Some of these evening balls were bizarre. Every Tuesday by decree of the empress, men would attend dressed as women and women would dance dressed as men. Catherine, then fifteen, was delighted by this change of costume: “I must say that there was nothing mor
e hideous and at the same time more comical than to see most men dressed this way and nothing more miserable than to see women in men’s clothes.” Most of the court roundly detested these evenings, but Elizabeth had a reason for this caprice: she looked superb in male clothing. Though she was far from slender, her full-bosomed figure was set off by a pair of slim, splendidly shaped legs. Her vanity demanded that these elegant limbs should not remain hidden, and the only way to display them was in a pair of tight male trousers.
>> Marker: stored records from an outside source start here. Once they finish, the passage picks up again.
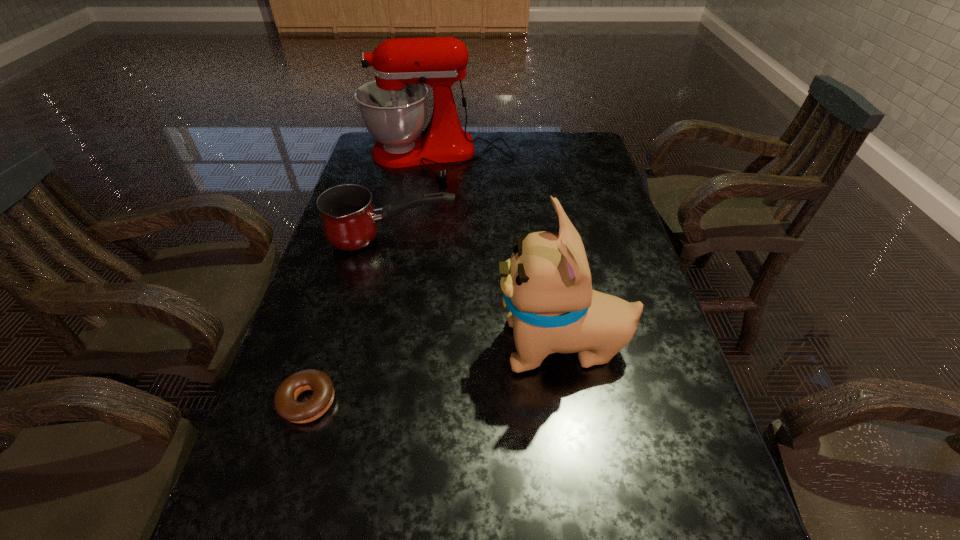 The width and height of the screenshot is (960, 540). What are the coordinates of `vacant region located 0.190m on the front of the doughnut` in the screenshot? It's located at tap(266, 539).

The height and width of the screenshot is (540, 960). What are the coordinates of `object located at the far edge` in the screenshot? It's located at (393, 108).

Locate an element on the screen. The width and height of the screenshot is (960, 540). mixer positioned at the left edge is located at coordinates (393, 108).

Image resolution: width=960 pixels, height=540 pixels. Identify the location of saucepan positioned at the left edge. (350, 223).

Identify the location of doughnut located in the left edge section of the desktop. (286, 406).

Locate an element on the screen. The image size is (960, 540). object present at the right edge is located at coordinates (547, 287).

You are a GUI agent. You are given a task and a screenshot of the screen. Output one action in this format:
    pyautogui.click(x=<x>, y=<y>)
    Task: Click on the object situated at the far left corner
    The image size is (960, 540).
    Given the screenshot: What is the action you would take?
    pyautogui.click(x=393, y=108)

This screenshot has height=540, width=960. In order to click on blank space at the far edge of the desktop in this screenshot , I will do `click(485, 164)`.

Locate an element on the screen. The image size is (960, 540). vacant space at the left edge of the desktop is located at coordinates (380, 265).

In the image, there is a desktop. What are the coordinates of `vacant space at the right edge` in the screenshot? It's located at (564, 179).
Catherine described the hazards she encountered on one of these evenings:
The very tall Monsieur Sievers, who was wearing a hoop skirt the empress had lent him, was dancing a Polonaise with me. Countess Hendrikova, who was dancing behind me, stumbled over the hoop skirt of Monsieur Sievers as he turned around with his hand in mine. In falling, she struck me so hard that I fell beneath the hoop skirt of Monsieur Sievers which had sprung upright beside me. Sievers himself became entangled in his own long skirts which were in great disorder and there we were, all three of us, sprawling on the floor with me entirely covered by his skirt. I was dying of laughter trying to get up, but people had to come and help us up because the three of us were so entangled in Monsieur Sievers’s clothing that no one could get up without causing the other two to fall down.
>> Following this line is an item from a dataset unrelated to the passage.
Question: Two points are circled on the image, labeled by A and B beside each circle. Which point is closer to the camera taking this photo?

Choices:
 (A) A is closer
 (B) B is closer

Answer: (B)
That autumn, however, Catherine saw and felt the darker side of Elizabeth’s personality. The empress’s vanity demanded that she should be not only the most powerful woman in the empire but the most beautiful. She could not tolerate hearing another woman’s beauty praised. Catherine’s triumphs had not escaped her notice, and her annoyance found an outlet. One evening at the opera, the empress was sitting with Lestocq in the royal box opposite the box in which Catherine, Johanna, and Peter were seated. During the intermission, the empress noticed Catherine talking gaily to Peter. Could this young woman, a picture of glowing health and confidence, now so popular at court, be the same shy girl who had come to Russia less than a year ago? Suddenly, the empress’s jealousy flared. Staring at the younger woman, she seized on the first grievance that popped into her head. As if the matter were something that could not wait, Elizabeth dispatched Lestocq to Catherine’s box to tell Catherine that the empress was furious with her because she had run up unacceptable debts. Elizabeth had given her thirty thousand rubles; where had it all gone? In delivering this message, Lestocq made certain that Peter and everyone else within earshot could hear. Tears sprang to Catherine’s eyes and, even as she wept, more humiliation was added. Peter, instead of consoling her, said that he agreed with his aunt and thought it appropriate that his betrothed had been reprimanded. Johanna then declared that as Catherine no longer consulted her as to how a daughter should behave, she “washed her hands” of the matter.